### What to work on
Please filter the data below down to the lines holding the string "Identità".

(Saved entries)
-- -- --
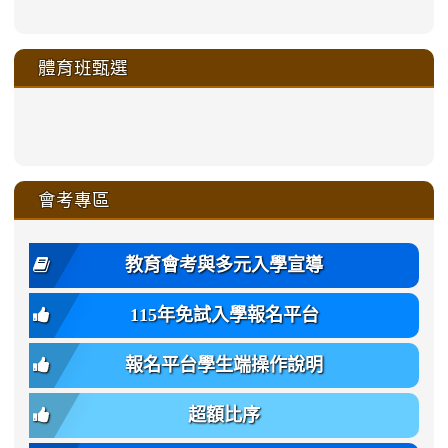
https://sites.google.com/a/m
to
to
to
to
link
link
link
link
link
link
link
link
link
sheng-
https://sites.google.com/a/ms.gmjh.
https://sites.google.com/a/ms.gmjh.
https://sites.google.com/a/ms.gmjh.
https://sites.google.com/a/ms.gmjh.
to
to
to
to
to
to
to
to
to
ru-
sheng-
sheng-
sheng-
sheng-
體育班甄選
https://sites.google.com/a/ms
https://sites.google.com/a/ms
https://sites.google.com/a/ms
https://sites.google.com/a/ms
https://sites.google.com/ms.
https://sites.google.com/a/ms
https://sites.google.com/ms.gmjh.ty
https://sites.google.com/a/ms.gmjh.
https://sites.google.com/ms.gmjh.ty
xue-
ru-
ru-
ru-
ru-
sheng-
sheng-
sheng-
sheng-
affairs/%E9%AB%94%E8%82
sheng-
affairs/%E9%AB%94%E8%82%
sheng-
affairs/%E9%AB%94%E8%82%
zhuan-
xue-
xue-
xue-
xue-
link
link
ru-
ru-
ru-
ru-
style=ackground-
ru-
\
ru-
\
qu/
zhuan-
zhuan-
zhuan-
zhuan-
to
to
link
()-45l
xue-
xue-
xue-
xue-
color:
xue-
xue-
\
qu/
qu/
qu/
qu/
link
https://sites.google.com/ms.
https://sites.google.com/ms.gmjh.ty
to
4
zhuan-
zhuan-
zhuan-
zhuan-
var(-
zhuan-
zhuan-
\
\
\
\
to
affairs/%E9%AB%94%E8%82
affairs/%E9%AB%94%E8%82%
https://www.gmjh.tyc.edu.tw/upload
會考專區
qu/
qu/
qu/
qu/
-
qu/
qu
https://www.gmjh.tyc.edu.tw/upload
\
\
年
style=font-
\
\
\
bs-
\
2
度
family:
body-
體
教育會考與多元入學宣導
招
var(-
bg);
育
生
-
font-
班
115年免試入學報名平台
簡
bs-
family:
轉
章
body-
var(-
班
(二
報名平台學生端操作說明
font-
-
簡
招).pdf
family);
bs-
章.pdf
\
font-
body-
超額比序
\
size:
font-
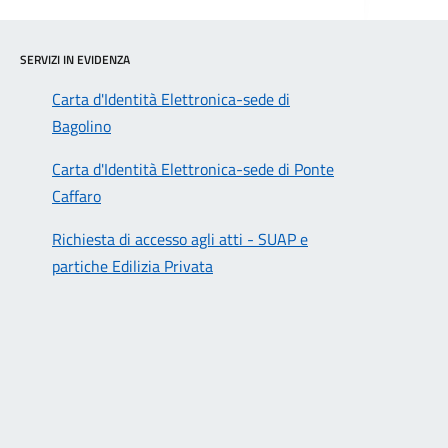
SERVIZI IN EVIDENZA
Carta d'Identità Elettronica-sede di
Bagolino
Carta d'Identità Elettronica-sede di Ponte
Caffaro
Richiesta di accesso agli atti - SUAP e
partiche Edilizia Privata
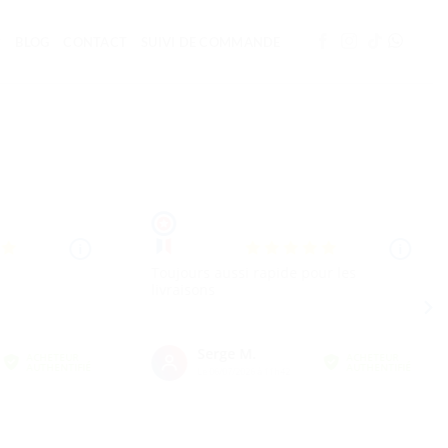
BLOG
CONTACT
SUIVI DE COMMANDE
-- -- --
### Task output
Carta d'Identità Elettronica-sede di
Carta d'Identità Elettronica-sede di Ponte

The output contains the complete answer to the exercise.